Charla "(Nested) Inductive Types in Lean and Rocq"

Expositor: Nicolas Tabareau (Inria, Francia)

Abstract: Inductive types are a fundamental abstraction mechanism in type theory and proof assistants, supporting the definition of data structures and rich specifications. Nested inductive types extend this mechanism by allowing constructors to use parametric types instantiated with the type being defined (e.g., lists or trees of the type to be defined). They are widely used in large verification projects – including CompCert, Iris, Verinum, and MetaRocq – to express complex, structured specifications. Despite this widespread use, the treatment of nested inductive types in both Lean and Rocq is unsatisfactory. Lean rejects many practical definitions while Rocq accepts definitions for which no usable elimination principle can be defined. Neither system provides reliable automatic generation of elimination principles. As a result, developers must define custom eliminators by hand, leading to fragility, duplication, and significant proof engineering overhead. 

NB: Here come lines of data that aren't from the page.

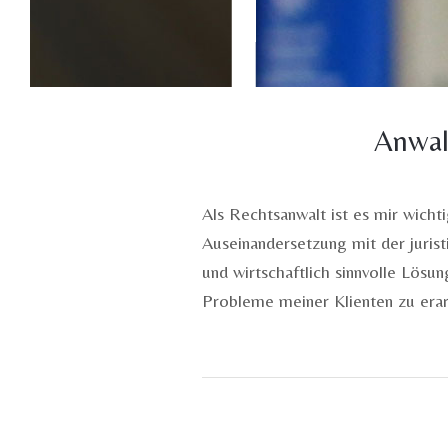
Anwal
Als Rechtsanwalt ist es mir wicht
Auseinandersetzung mit der jurist
und wirtschaftlich sinnvolle Lösun
Probleme meiner Klienten zu erar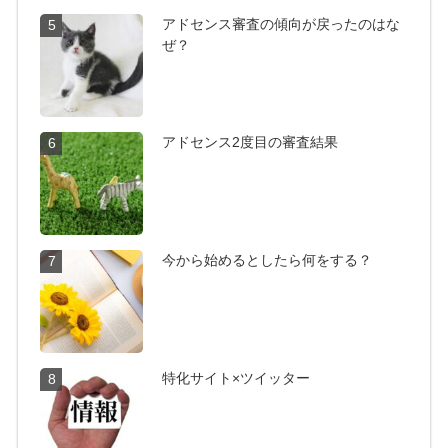
アドセンス審査の傾向が戻ったのはな
5
ぜ？
アドセンス2度目の審査結果
6
今から始めるとしたら何をする？
7
特化サイト×ツイッター
8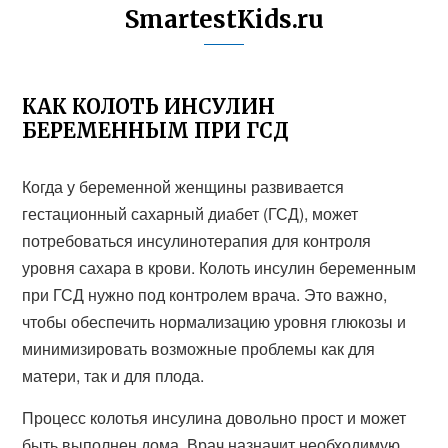
SmartestKids.ru
КАК КОЛОТЬ ИНСУЛИН
БЕРЕМЕННЫМ ПРИ ГСД
Когда у беременной женщины развивается
гестационный сахарный диабет (ГСД), может
потребоваться инсулинотерапия для контроля
уровня сахара в крови. Колоть инсулин беременным
при ГСД нужно под контролем врача. Это важно,
чтобы обеспечить нормализацию уровня глюкозы и
минимизировать возможные проблемы как для
матери, так и для плода.
Процесс колотья инсулина довольно прост и может
быть выполнен дома. Врач назначит необходимую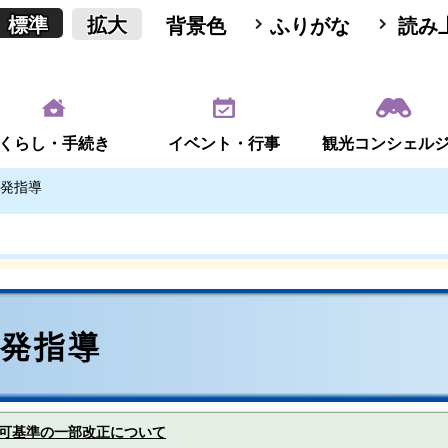
標準
拡大
背景色
ふりがな
読み
くらし・手続き
イベント・行事
観光コンシェル
発指導
開発指導
可基準の一部改正について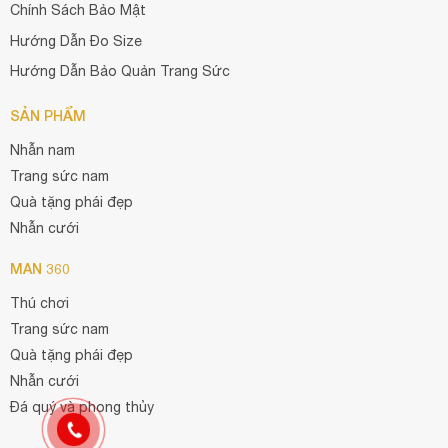
Chính Sách Bảo Mật
Hướng Dẫn Đo Size
Hướng Dẫn Bảo Quản Trang Sức
SẢN PHẨM
Nhẫn nam
Trang sức nam
Quà tặng phái đẹp
Nhẫn cưới
MAN 360
Thú chơi
Trang sức nam
Quà tặng phái đẹp
Nhẫn cưới
Đá quý và phong thủy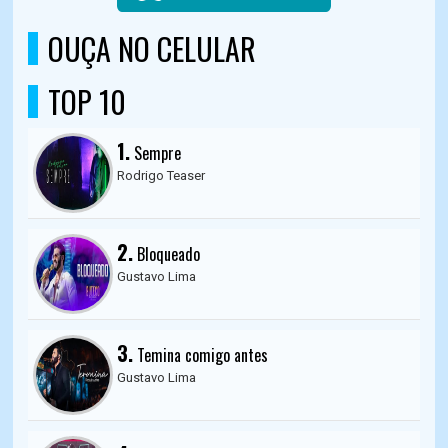
OUÇA NO CELULAR
TOP 10
1.
Sempre
Rodrigo Teaser
2.
Bloqueado
Gustavo Lima
3.
Temina comigo antes
Gustavo Lima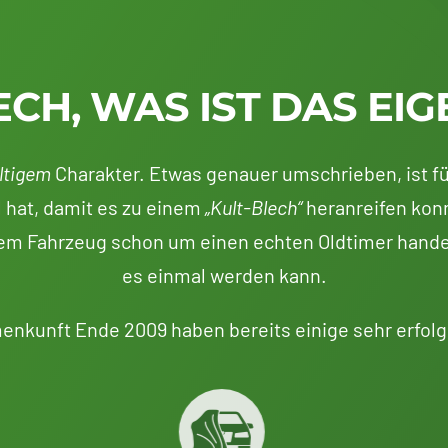
ECH, WAS IST DAS EIG
ltigem
Charakter. Etwas genauer umschrieben, ist fü
 hat, damit es zu einem
„Kult-Blech“
heranreifen konn
 dem Fahrzeug schon um einen echten Oldtimer hande
es einmal werden kann.
enkunft Ende 2009 haben bereits einige sehr erfolg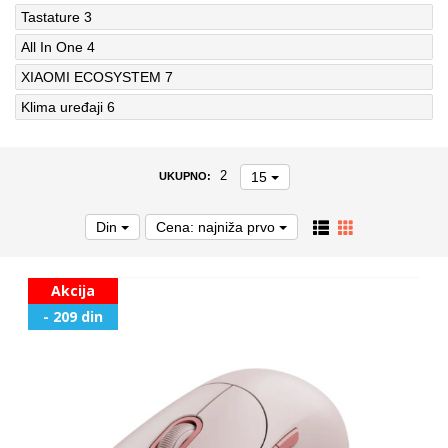
Tastature
3
All In One
4
XIAOMI ECOSYSTEM
7
Klima uređaji
6
15
2
UKUPNO:
Din
Cena: najniža prvo
Akcija
- 209 din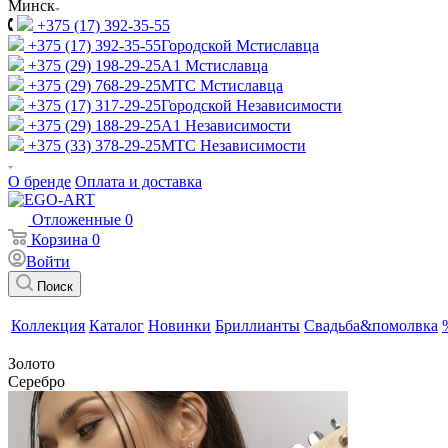
Минск
+375 (17) 392-35-55
+375 (17) 392-35-55
Городской Мстиславца
+375 (29) 198-29-25
A1 Мстиславца
+375 (29) 768-29-25
МТС Мстиславца
+375 (17) 317-29-25
Городской Независимости
+375 (29) 188-29-25
A1 Независимости
+375 (33) 378-29-25
МТС Независимости
О бренде
Оплата и доставка
Отложенные
0
Корзина
0
Войти
Поиск
Коллекция
Каталог
Новинки
Бриллианты
Свадьба&помолвка
Золото
Серебро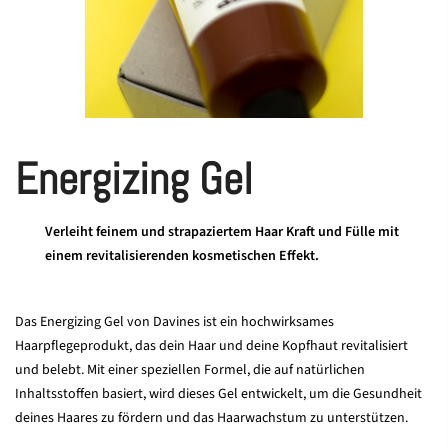
Energizing Gel
Verleiht feinem und strapaziertem Haar Kraft und Fülle mit
einem revitalisierenden kosmetischen Effekt.
Das Energizing Gel von Davines ist ein hochwirksames
Haarpflegeprodukt, das dein Haar und deine Kopfhaut revitalisiert
und belebt. Mit einer speziellen Formel, die auf natürlichen
Inhaltsstoffen basiert, wird dieses Gel entwickelt, um die Gesundheit
deines Haares zu fördern und das Haarwachstum zu unterstützen.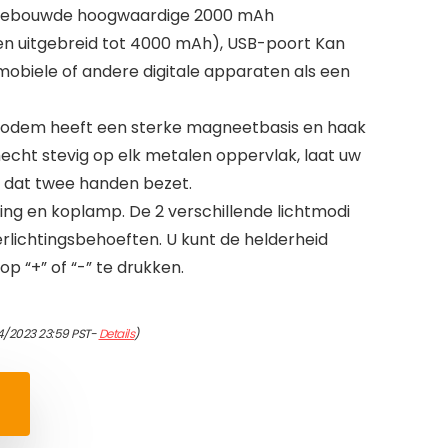
ngebouwde hoogwaardige 2000 mAh
den uitgebreid tot 4000 mAh), USB-poort Kan
biele of andere digitale apparaten als een
Bodem heeft een sterke magneetbasis en haak
hecht stevig op elk metalen oppervlak, laat uw
k dat twee handen bezet.
hting en koplamp. De 2 verschillende lichtmodi
erlichtingsbehoeften. U kunt de helderheid
 “+” of “-” te drukken.
4/2023 23:59 PST-
Details
)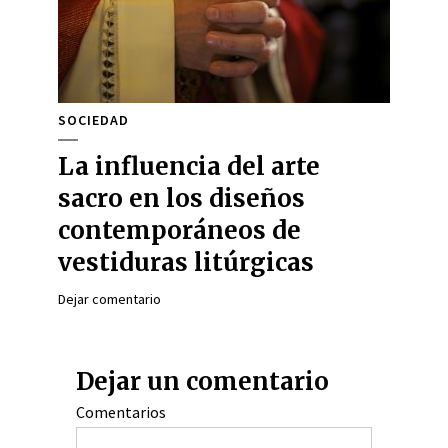
SOCIEDAD
La influencia del arte
sacro en los diseños
contemporáneos de
vestiduras litúrgicas
Dejar comentario
Dejar un comentario
Comentarios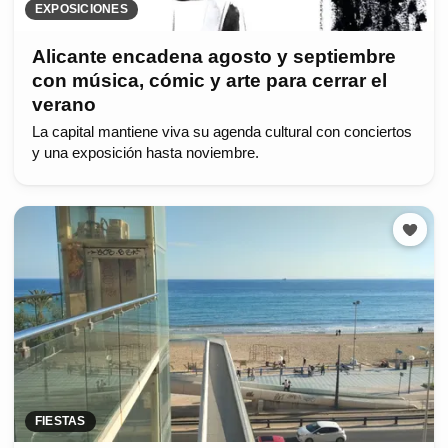
EXPOSICIONES
Alicante encadena agosto y septiembre
con música, cómic y arte para cerrar el
verano
La capital mantiene viva su agenda cultural con conciertos
y una exposición hasta noviembre.
FIESTAS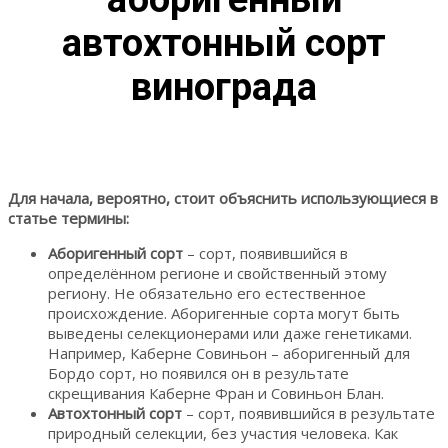
автохтонный сорт
винограда
Для начала, вероятно, стоит объяснить использующиеся в
статье термины:
Аборигенный сорт
– сорт, появившийся в
определённом регионе и свойственный этому
региону. Не обязательно его естественное
происхождение. Аборигенные сорта могут быть
выведены селекционерами или даже генетиками.
Например, Каберне Совиньон – аборигенный для
Бордо сорт, но появился он в результате
скрещивания Каберне Фран и Совиньон Блан.
Автохтонный сорт
– сорт, появившийся в результате
природный селекции, без участия человека. Как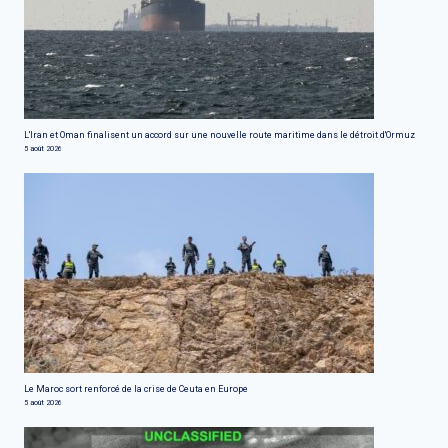
L'Iran et Oman finalisent un accord sur une nouvelle route maritime dans le détroit d'Ormuz
5 août 2026
Le Maroc sort renforcé de la crise de Ceuta en Europe
5 août 2026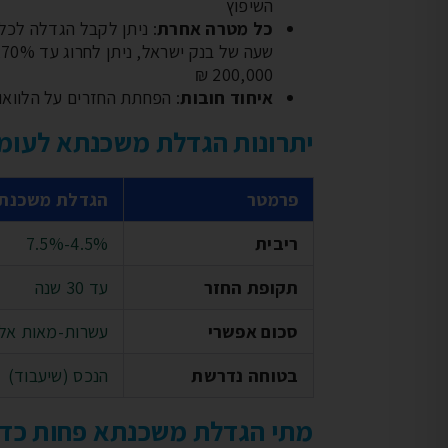
השיפוץ
כל מטרה אחרת
200,000 ₪
איחוד חובות
: הפחתת החזרים על הלוואו
יתרונות הגדלת משכנתא לעומת
פרמטר
הגדלת משכנת
ריבית
4.5%-7.5%
תקופת החזר
עד 30 שנה
סכום אפשרי
עשרות-מאות אל
בטוחה נדרשת
הנכס (שיעבוד)
מתי הגדלת משכנתא פחות כד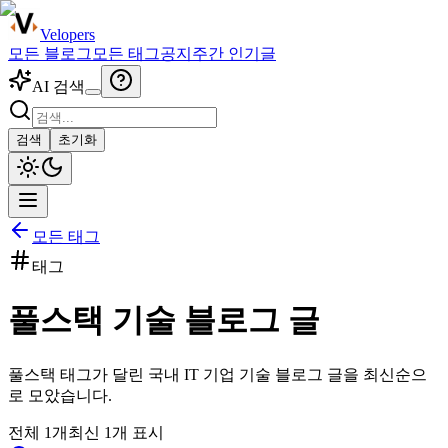
Velopers
모든 블로그
모든 태그
공지
주간 인기글
AI 검색
검색
초기화
모든 태그
태그
풀스택
기술 블로그 글
풀스택
태그가 달린 국내 IT 기업 기술 블로그 글을 최신순으
로 모았습니다.
전체
1
개
최신
1
개 표시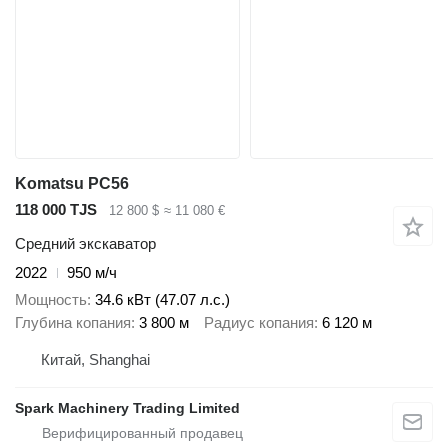
Komatsu PC56
118 000 TJS
12 800 $
≈ 11 080 €
Средний экскаватор
2022
950 м/ч
Мощность
34.6 кВт (47.07 л.с.)
Глубина копания
3 800 м
Радиус копания
6 120 м
Китай, Shanghai
Spark Machinery Trading Limited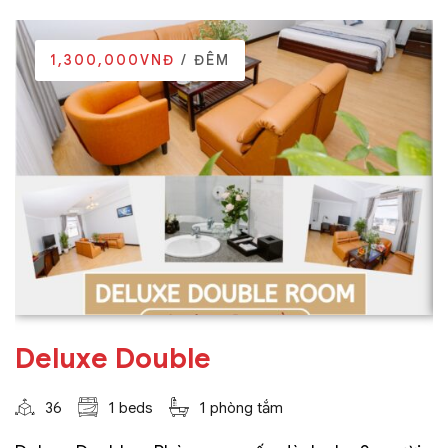
1,300,000VNĐ
/ ĐÊM
Deluxe Double
36
1 beds
1 phòng tắm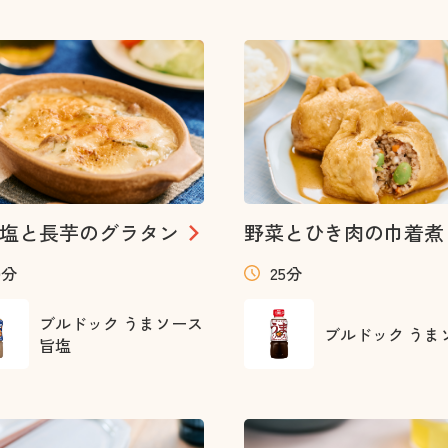
塩と長芋のグラタン
野菜とひき肉の巾着煮
0分
25分
ブルドック うまソース
ブルドック うま
旨塩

In this talk, I will first provide a gentle introduction to (mutual) inductive types, explaining what they are used for, in which way they are part of the trusted code base and how they are typically used (in a different way) in Lean and in Rocq. 

I will then present a novel validity criterion for nested inductive types based on parametricity that guarantees that they can be elaborated into well-formed mutual inductive types. Under this criterion, the elimination principle for the original nested definition is provably equivalent to that of its elaborated mutual form. Our condition strictly generalizes Lean’s current check while ruling out exactly the problematic cases accepted in Rocq.